> [About this exercise] In the entries below, work out how many lines include "Belize", and write only that number.

· · · · · · ·

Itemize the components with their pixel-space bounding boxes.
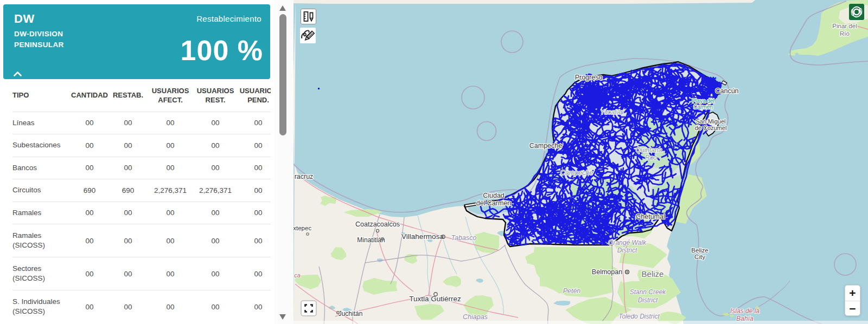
svg-text:Progreso: Progreso	[575, 74, 603, 81]
svg-text:racruz: racruz	[295, 173, 314, 180]
svg-text:District: District	[638, 296, 658, 304]
svg-text:uxtepec: uxtepec	[293, 225, 311, 231]
svg-text:Chiapas: Chiapas	[463, 313, 488, 321]
svg-text:Coatzacoalcos: Coatzacoalcos	[355, 221, 400, 228]
svg-text:Ciudad: Ciudad	[483, 192, 505, 199]
svg-text:Islas de la: Islas de la	[730, 307, 760, 315]
svg-text:District: District	[617, 247, 637, 254]
svg-text:Toledo District: Toledo District	[618, 313, 660, 320]
svg-text:Belize: Belize	[642, 269, 664, 278]
svg-text:City: City	[694, 254, 705, 260]
svg-text:del Carmen: del Carmen	[476, 199, 512, 207]
svg-text:San Miguel: San Miguel	[695, 118, 725, 125]
svg-text:Chetumal: Chetumal	[636, 213, 665, 221]
svg-text:Playa del: Playa del	[692, 98, 714, 104]
svg-text:Yucatán: Yucatán	[600, 108, 624, 116]
svg-text:Río: Río	[840, 30, 850, 37]
svg-text:de Cozumel: de Cozumel	[695, 125, 727, 131]
svg-text:Campeche: Campeche	[529, 142, 562, 150]
svg-text:Pinar del: Pinar del	[832, 23, 857, 29]
svg-text:Roo: Roo	[645, 154, 657, 161]
svg-text:Cancún: Cancún	[715, 87, 738, 95]
svg-text:Juchitán: Juchitán	[339, 310, 363, 317]
svg-text:Quintana: Quintana	[636, 146, 662, 154]
svg-text:Campeche: Campeche	[560, 169, 593, 177]
svg-text:Carmen: Carmen	[693, 104, 713, 110]
svg-text:Petén: Petén	[563, 287, 581, 295]
svg-text:Belmopan: Belmopan	[592, 268, 622, 276]
svg-text:Orange Walk: Orange Walk	[608, 239, 647, 247]
svg-text:Minatitlán: Minatitlán	[357, 236, 385, 244]
svg-text:Villahermosa: Villahermosa	[401, 232, 444, 241]
svg-text:Tabasco: Tabasco	[451, 234, 477, 242]
svg-text:ca: ca	[294, 272, 301, 278]
svg-text:Belize: Belize	[691, 247, 708, 254]
svg-text:Stann Creek: Stann Creek	[630, 288, 667, 296]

· · · · · · ·

> [Solution for this exercise] 2